I’ve wondered from time to time if part of the problem isn’t that the church has lost the idea of vocation. Instead of equipping lay people for ministry in the world (including, for those who are called to it, politics), we seem to have shifted to a model where the institutional church is seen as the primary locus of Christian political activity, as a kind of social service agency/political advocacy organization. By contrast, a more vocational model might focus more on spiritual and moral formation in the context of classic Christian practices like worship, prayer, Bible study, and works of mercy.

This isn’t to say that churches shouldn’t speak and act corporately on issues of social concern, but maybe they should be more selective about it. It’s too easy for the church to become identified with a partisan political agenda when it insists on speaking about every issue under the sun, especially ones where sorting out the right position depends on a lot of contentious judgments about matters of empirical fact. The church speaks most powerfully, it seems to me, when it can speak with moral clarity rooted in fundamental Christian principles.

2 responses to “The church and social justice”

  1. This invites a question about your views on the social gospel and liberation theology, especially in connection with the events of the last few days re the Wright affair.

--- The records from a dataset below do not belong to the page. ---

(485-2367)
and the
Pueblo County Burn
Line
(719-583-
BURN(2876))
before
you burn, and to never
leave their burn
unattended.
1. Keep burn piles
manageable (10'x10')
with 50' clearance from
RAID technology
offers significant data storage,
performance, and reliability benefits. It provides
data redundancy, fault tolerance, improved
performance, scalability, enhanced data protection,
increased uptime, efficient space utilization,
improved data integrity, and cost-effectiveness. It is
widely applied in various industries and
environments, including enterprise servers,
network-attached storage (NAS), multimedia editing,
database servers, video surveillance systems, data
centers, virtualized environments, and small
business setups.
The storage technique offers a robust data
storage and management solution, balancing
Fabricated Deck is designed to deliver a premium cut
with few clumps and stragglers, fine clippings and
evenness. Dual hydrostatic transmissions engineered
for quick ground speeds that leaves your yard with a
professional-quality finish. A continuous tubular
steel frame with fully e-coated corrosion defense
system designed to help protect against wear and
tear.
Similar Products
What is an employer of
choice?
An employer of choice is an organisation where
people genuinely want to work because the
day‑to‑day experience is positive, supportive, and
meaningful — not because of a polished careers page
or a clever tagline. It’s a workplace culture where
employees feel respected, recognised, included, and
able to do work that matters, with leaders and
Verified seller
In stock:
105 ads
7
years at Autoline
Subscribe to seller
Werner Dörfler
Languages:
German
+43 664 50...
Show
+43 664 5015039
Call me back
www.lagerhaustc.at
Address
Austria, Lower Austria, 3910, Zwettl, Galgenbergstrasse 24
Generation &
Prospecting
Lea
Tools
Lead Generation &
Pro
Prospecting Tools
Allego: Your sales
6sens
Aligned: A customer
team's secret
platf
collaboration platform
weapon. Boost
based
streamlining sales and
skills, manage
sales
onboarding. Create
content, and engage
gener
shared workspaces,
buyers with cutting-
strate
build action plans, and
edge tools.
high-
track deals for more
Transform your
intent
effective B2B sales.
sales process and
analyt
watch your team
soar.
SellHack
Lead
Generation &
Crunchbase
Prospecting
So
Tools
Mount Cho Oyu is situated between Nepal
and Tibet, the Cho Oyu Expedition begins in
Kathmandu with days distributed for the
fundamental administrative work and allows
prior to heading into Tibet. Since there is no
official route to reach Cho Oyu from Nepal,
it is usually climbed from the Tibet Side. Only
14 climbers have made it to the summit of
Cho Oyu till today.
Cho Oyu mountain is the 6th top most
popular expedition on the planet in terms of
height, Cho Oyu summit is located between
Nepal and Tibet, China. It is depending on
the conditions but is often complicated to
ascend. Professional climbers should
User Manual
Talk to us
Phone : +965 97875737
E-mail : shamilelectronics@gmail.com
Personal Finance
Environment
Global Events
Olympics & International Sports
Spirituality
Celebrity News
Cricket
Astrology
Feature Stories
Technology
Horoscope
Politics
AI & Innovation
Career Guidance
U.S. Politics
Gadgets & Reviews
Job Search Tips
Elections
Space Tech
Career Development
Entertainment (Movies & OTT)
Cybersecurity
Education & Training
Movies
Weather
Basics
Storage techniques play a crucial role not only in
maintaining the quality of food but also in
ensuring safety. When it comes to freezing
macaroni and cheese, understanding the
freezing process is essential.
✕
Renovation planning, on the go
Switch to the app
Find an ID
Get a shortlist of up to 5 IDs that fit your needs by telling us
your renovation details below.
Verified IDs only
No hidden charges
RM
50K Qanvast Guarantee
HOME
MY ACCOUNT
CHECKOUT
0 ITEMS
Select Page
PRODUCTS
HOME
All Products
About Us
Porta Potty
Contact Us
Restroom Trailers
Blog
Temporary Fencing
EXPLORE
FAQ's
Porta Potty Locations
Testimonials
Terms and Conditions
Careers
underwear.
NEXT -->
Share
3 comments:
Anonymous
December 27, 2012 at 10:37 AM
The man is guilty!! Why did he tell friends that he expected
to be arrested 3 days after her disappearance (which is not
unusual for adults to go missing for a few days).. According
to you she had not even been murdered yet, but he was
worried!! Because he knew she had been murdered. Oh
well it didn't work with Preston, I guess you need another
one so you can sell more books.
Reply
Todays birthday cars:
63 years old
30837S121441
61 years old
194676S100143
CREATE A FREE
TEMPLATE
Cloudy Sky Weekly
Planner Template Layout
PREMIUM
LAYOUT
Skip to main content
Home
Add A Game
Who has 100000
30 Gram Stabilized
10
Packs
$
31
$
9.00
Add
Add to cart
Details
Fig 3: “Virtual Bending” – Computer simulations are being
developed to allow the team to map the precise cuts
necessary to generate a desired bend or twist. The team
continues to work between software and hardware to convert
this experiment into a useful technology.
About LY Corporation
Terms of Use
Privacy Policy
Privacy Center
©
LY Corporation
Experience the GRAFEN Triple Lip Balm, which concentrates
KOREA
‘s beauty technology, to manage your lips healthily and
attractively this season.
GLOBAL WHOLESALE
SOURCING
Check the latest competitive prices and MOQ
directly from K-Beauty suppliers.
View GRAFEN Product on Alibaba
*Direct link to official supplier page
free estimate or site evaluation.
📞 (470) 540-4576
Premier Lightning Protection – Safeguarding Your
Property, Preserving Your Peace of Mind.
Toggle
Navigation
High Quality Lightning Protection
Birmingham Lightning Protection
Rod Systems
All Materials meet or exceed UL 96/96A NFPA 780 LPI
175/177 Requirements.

  2. Well, I don’t want to pose as some kind of expert on liberation theology, but I think the basic perspective is sound: that Christian morality applies to social life as much as personal life. And the general view that Christianity should favor the poor and downtrodden seems sound. But to the extent that it becomes wedded to a particular political or economic program I think it’s fair game for criticism – i.e. shouldn’t be treated as part of the deposit of faith or anything.